Keep the wording of every entry exactly as it is while leaving the pictures out of your copy.

DATA IN THIS EXERCISE Start Marker

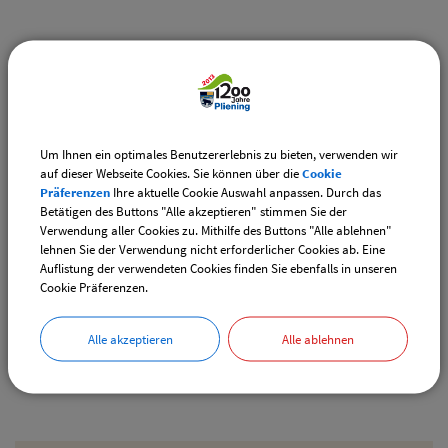
Weiterführende Links
Vereinsangebote speziell für junge Leute
Diese Vereine bieten Veranstaltungen speziell für junge
Leute an.
Um Ihnen ein optimales Benutzererlebnis zu bieten, verwenden wir
auf dieser Webseite Cookies. Sie können über die
Cookie
Downloads
Präferenzen
Ihre aktuelle Cookie Auswahl anpassen. Durch das
Betätigen des Buttons "Alle akzeptieren" stimmen Sie der
Den gewählten Termin als VCS-Kalenderdatei
Verwendung aller Cookies zu. Mithilfe des Buttons "Alle ablehnen"
downloaden
lehnen Sie der Verwendung nicht erforderlicher Cookies ab. Eine
Auflistung der verwendeten Cookies finden Sie ebenfalls in unseren
Den gewählten Termin als iCal-Kalenderdatei
Cookie Präferenzen.
downloaden
Alle akzeptieren
Alle ablehnen
Drucken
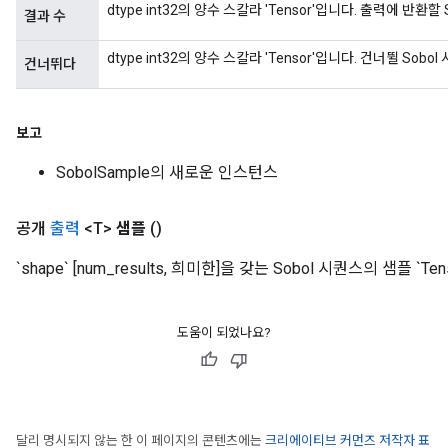
dtype int32의 양수 스칼라 'Tensor'입니다. 출력에 반환할
결과 수
dtype int32의 양수 스칼라 'Tensor'입니다. 건너뛸 Sob
건너뛰다
보고
SobolSample의 새로운 인스턴스
공개
출력
<T>
샘플
()
`shape` [num_results, 희미한]을 갖는 Sobol 시퀀스의 샘플 `Tens
도움이 되었나요?
달리 명시되지 않는 한 이 페이지의 콘텐츠에는
크리에이티브 커먼즈 저작자 표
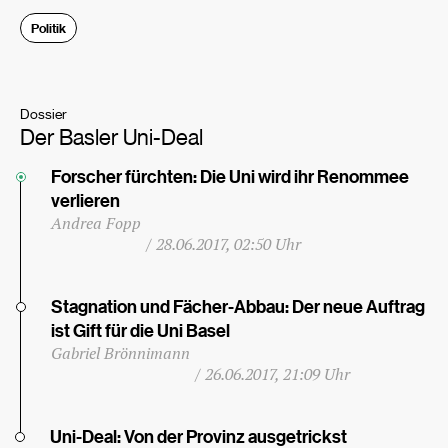
Politik
Dossier
Der Basler Uni-Deal
Forscher fürchten: Die Uni wird ihr Renommee
verlieren
Andrea Fopp
/
28.06.2017, 02:50 Uhr
Stagnation und Fächer-Abbau: Der neue Auftrag
ist Gift für die Uni Basel
Gabriel Brönnimann
/
26.06.2017, 21:09 Uhr
Uni-Deal: Von der Provinz ausgetrickst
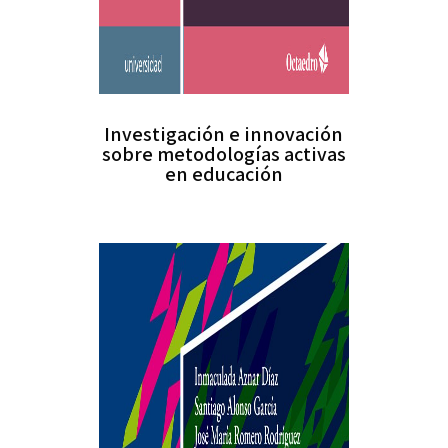
Investigación e innovación
sobre metodologías activas
en educación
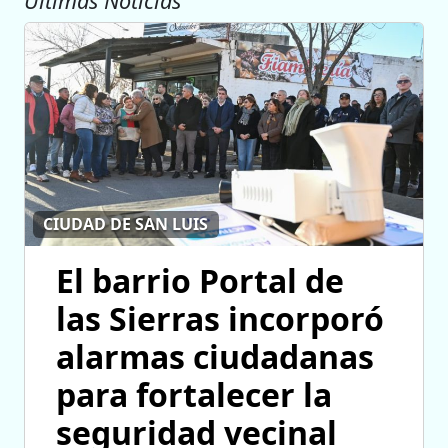
Ultimas Noticias
CIUDAD DE SAN LUIS
El barrio Portal de
las Sierras incorporó
alarmas ciudadanas
para fortalecer la
seguridad vecinal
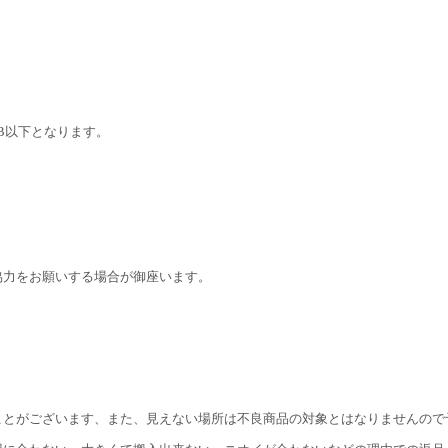
B以下となります。
協力をお願いする場合が御座います。
ことがございます、また、見えない場所は不良商品の対象とはなりませんので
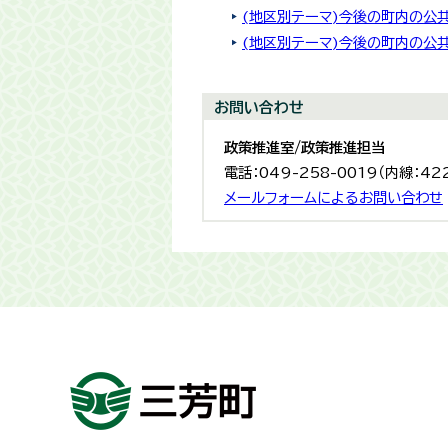
(地区別テーマ)今後の町内の公
(地区別テーマ)今後の町内の公
お問い合わせ
政策推進室/政策推進担当
電話：049-258-0019（内線：42
メールフォームによるお問い合わせ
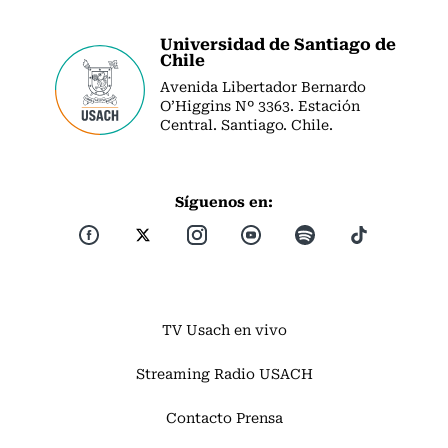
Universidad de Santiago de
Chile
Avenida Libertador Bernardo
O’Higgins Nº 3363. Estación
Central. Santiago. Chile.
Síguenos en:
TV Usach en vivo
Streaming Radio USACH
Contacto Prensa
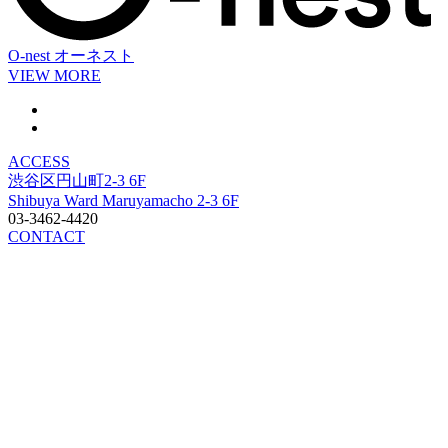
O-nest
オーネスト
VIEW MORE
ACCESS
渋谷区円山町2-3 6F
Shibuya Ward Maruyamacho 2-3 6F
03-3462-4420
CONTACT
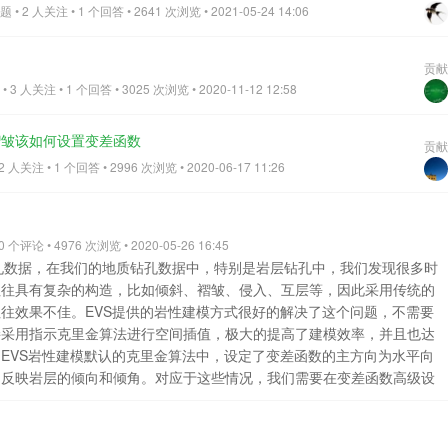
• 2 人关注 • 1 个回答 • 2641 次浏览 • 2021-05-24 14:06
贡献
3 人关注 • 1 个回答 • 3025 次浏览 • 2020-11-12 12:58
褶皱该如何设置变差函数
贡献
人关注 • 1 个回答 • 2996 次浏览 • 2020-06-17 11:26
个评论 • 4976 次浏览 • 2020-05-26 16:45
孔数据，在我们的地质钻孔数据中，特别是岩层钻孔中，我们发现很多时
往往具有复杂的构造，比如倾斜、褶皱、侵入、互层等，因此采用传统的
往效果不佳。EVS提供的岩性建模方式很好的解决了这个问题，不需要
接采用指示克里金算法进行空间插值，极大的提高了建模效率，并且也达
EVS岩性建模默认的克里金算法中，设定了变差函数的主方向为水平向
的反映岩层的倾向和倾角。对应于这些情况，我们需要在变差函数高级设
模型更加符合实际。下面用一个真实案例来展示调整各向异性参数前后的
我们可以发现，钻孔中砂砾岩的样本呈现出一定的倾斜角度，结合地质分
图1 钻孔数据分析 在EVS岩性插值模块Indicator_geology中，各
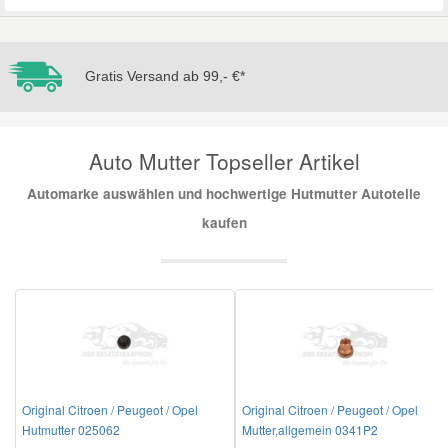
Mazda Ersatzteile
Gratis Versand ab 99,- €*
Mercedes Ersatzteile
Auto Mutter Topseller Artikel
Mini Ersatzteile
Automarke auswählen und hochwertige Hutmutter Autoteile
Mitsubishi Ersatzteile
kaufen
Nissan Ersatzteile
Porsche Ersatzteile
Seat Ersatzteile
Original Citroen / Peugeot / Opel
Original Citroen / Peugeot / Opel
Hutmutter 025062
Mutter,allgemein 0341P2
Skoda Ersatzteile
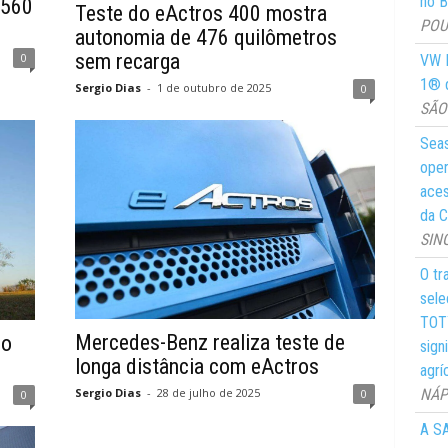
no Br
 560
Teste do eActros 400 mostra
POUS
autonomia de 476 quilômetros
sem recarga
0
VW M
1® d
Sergio Dias
-
1 de outubro de 2025
0
SÃO 
Seas
oper
aces
da C
SIN
O tr
sele
TOTY
Mercedes-Benz realiza teste de
ro
sign
longa distância com eActros
agrí
NÁPO
Sergio Dias
-
28 de julho de 2025
0
0
A SA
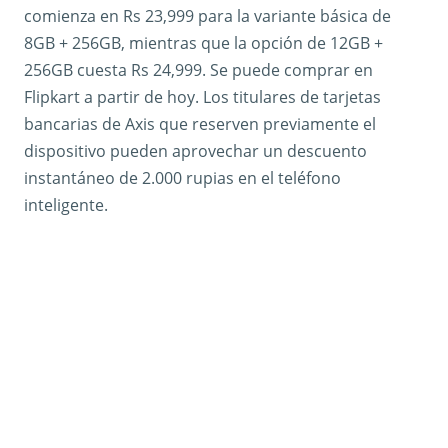
comienza en Rs 23,999 para la variante básica de
8GB + 256GB, mientras que la opción de 12GB +
256GB cuesta Rs 24,999. Se puede comprar en
Flipkart a partir de hoy. Los titulares de tarjetas
bancarias de Axis que reserven previamente el
dispositivo pueden aprovechar un descuento
instantáneo de 2.000 rupias en el teléfono
inteligente.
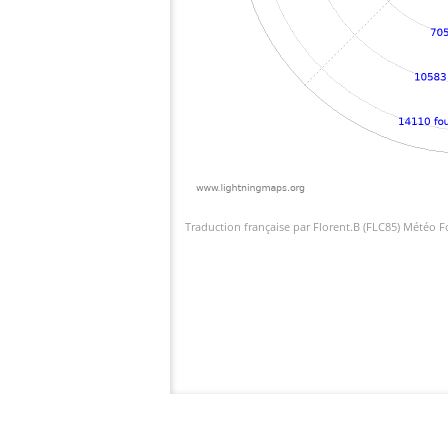
Traduction française par Florent.B (FLC85) Météo 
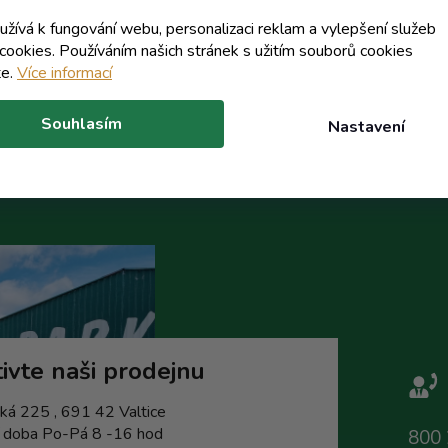
/ ks
/ ks
36,62 Kč
108,59 Kč
(-41%)
(-54%)
oužívá k fungování webu, personalizaci reklam a vylepšení služeb
cookies. Používáním našich stránek s užitím souborů cookies
te.
Více informací
Do košíku
Do koší
Souhlasím
Nastavení
ivte naši prodejnu
ká 225 , 691 42 Valtice
í doba Po-Pá 8 -16 hod
800 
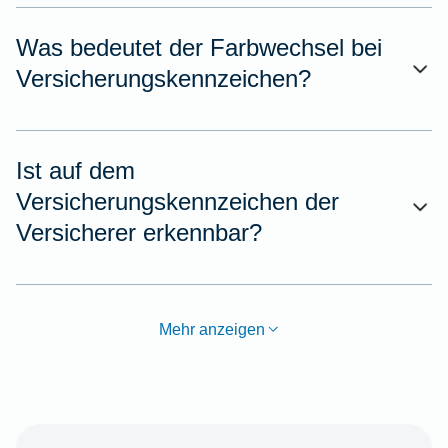
Was bedeutet der Farbwechsel bei
Versicherungskennzeichen?
Ist auf dem
Versicherungskennzeichen der
Versicherer erkennbar?
Mehr anzeigen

DATA IN THIS EXERCISE End Marker

- _YOUR SOLUTION_:
Weiterführende Links
Vereinsangebote speziell für junge Leute
Diese Vereine bieten Veranstaltungen speziell für junge
Leute an.
Um Ihnen ein optimales Benutzererlebnis zu bieten, verwenden wir
auf dieser Webseite Cookies. Sie können über die
Cookie
Downloads
Präferenzen
Ihre aktuelle Cookie Auswahl anpassen. Durch das
Betätigen des Buttons "Alle akzeptieren" stimmen Sie der
Den gewählten Termin als VCS-Kalenderdatei
Verwendung aller Cookies zu. Mithilfe des Buttons "Alle ablehnen"
downloaden
lehnen Sie der Verwendung nicht erforderlicher Cookies ab. Eine
Auflistung der verwendeten Cookies finden Sie ebenfalls in unseren
Den gewählten Termin als iCal-Kalenderdatei
Cookie Präferenzen.
downloaden
Alle akzeptieren
Alle ablehnen
Drucken
dtype int32의 양수 스칼라 'Tensor'입니다. 출력에 반환할
결과 수
dtype int32의 양수 스칼라 'Tensor'입니다. 건너뛸 Sob
건너뛰다
보고
SobolSample의 새로운 인스턴스
공개
출력
<T>
샘플
()
`shape` [num_results, 희미한]을 갖는 Sobol 시퀀스의 샘플 `Tens
도움이 되었나요?
달리 명시되지 않는 한 이 페이지의 콘텐츠에는
크리에이티브 커먼즈 저작자 표
Politik
Dossier
Der Basler Uni-Deal
Forscher fürchten: Die Uni wird ihr Renommee
verlieren
Andrea Fopp
/
28.06.2017, 02:50 Uhr
Stagnation und Fächer-Abbau: Der neue Auftrag
ist Gift für die Uni Basel
Gabriel Brönnimann
/
26.06.2017, 21:09 Uhr
Uni-Deal: Von der Provinz ausgetrickst
Investigación e innovación
sobre metodologías activas
en educación
Ultimas Noticias
CIUDAD DE SAN LUIS
El barrio Portal de
las Sierras incorporó
alarmas ciudadanas
para fortalecer la
seguridad vecinal
B以下となります。
協力をお願いする場合が御座います。
ことがございます、また、見えない場所は不良商品の対象とはなりませんので
(地区別テーマ)今後の町内の公
(地区別テーマ)今後の町内の公
お問い合わせ
政策推進室/政策推進担当
電話：049-258-0019（内線：42
メールフォームによるお問い合わせ
Universidad de Santiago de
Chile
Avenida Libertador Bernardo
O’Higgins Nº 3363. Estación
Central. Santiago. Chile.
Síguenos en:
TV Usach en vivo
Streaming Radio USACH
Contacto Prensa
O-nest
オーネスト
VIEW MORE
ACCESS
渋谷区円山町2-3 6F
Shibuya Ward Maruyamacho 2-3 6F
03-3462-4420
CONTACT
• 2 人关注 • 1 个回答 • 2641 次浏览 • 2021-05-24 14:06
贡献
3 人关注 • 1 个回答 • 3025 次浏览 • 2020-11-12 12:58
褶皱该如何设置变差函数
贡献
人关注 • 1 个回答 • 2996 次浏览 • 2020-06-17 11:26
个评论 • 4976 次浏览 • 2020-05-26 16:45
孔数据，在我们的地质钻孔数据中，特别是岩层钻孔中，我们发现很多时
往往具有复杂的构造，比如倾斜、褶皱、侵入、互层等，因此采用传统的
往效果不佳。EVS提供的岩性建模方式很好的解决了这个问题，不需要
接采用指示克里金算法进行空间插值，极大的提高了建模效率，并且也达
EVS岩性建模默认的克里金算法中，设定了变差函数的主方向为水平向
的反映岩层的倾向和倾角。对应于这些情况，我们需要在变差函数高级设
模型更加符合实际。下面用一个真实案例来展示调整各向异性参数前后的
我们可以发现，钻孔中砂砾岩的样本呈现出一定的倾斜角度，结合地质分
图1 钻孔数据分析 在EVS岩性插值模块Indicator_geology中，各
Mazda Ersatzteile
Gratis Versand ab 99,- €*
Mercedes Ersatzteile
Auto Mutter Topseller Artikel
Mini Ersatzteile
Automarke auswählen und hochwertige Hutmutter Autoteile
Mitsubishi Ersatzteile
kaufen
Nissan Ersatzteile
Porsche Ersatzteile
Seat Ersatzteile
Original Citroen / Peugeot / Opel
Original Citroen / Peugeot / Opel
Hutmutter 025062
Mutter,allgemein 0341P2
Skoda Ersatzteile
no Br
 560
Teste do eActros 400 mostra
POUS
autonomia de 476 quilômetros
sem recarga
0
VW M
1® d
Sergio Dias
-
1 de outubro de 2025
0
SÃO 
Seas
oper
aces
da C
SIN
O tr
sele
TOTY
Mercedes-Benz realiza teste de
ro
sign
longa distância com eActros
agrí
NÁPO
Sergio Dias
-
28 de julho de 2025
0
0
A SA
comienza en Rs 23,999 para la variante básica de
8GB + 256GB, mientras que la opción de 12GB +
256GB cuesta Rs 24,999. Se puede comprar en
Flipkart a partir de hoy. Los titulares de tarjetas
bancarias de Axis que reserven previamente el
dispositivo pueden aprovechar un descuento
instantáneo de 2.000 rupias en el teléfono
inteligente.
Traduction française par Florent.B (FLC85) Météo 
/ ks
/ ks
36,62 Kč
108,59 Kč
(-41%)
(-54%)
oužívá k fungování webu, personalizaci reklam a vylepšení služeb
cookies. Používáním našich stránek s užitím souborů cookies
te.
Více informací
Do košíku
Do koší
Souhlasím
Nastavení
ivte naši prodejnu
ká 225 , 691 42 Valtice
í doba Po-Pá 8 -16 hod
800 
Was bedeutet der Farbwechsel bei
Versicherungskennzeichen?
Ist auf dem
Versicherungskennzeichen der
Versicherer erkennbar?
Mehr anzeigen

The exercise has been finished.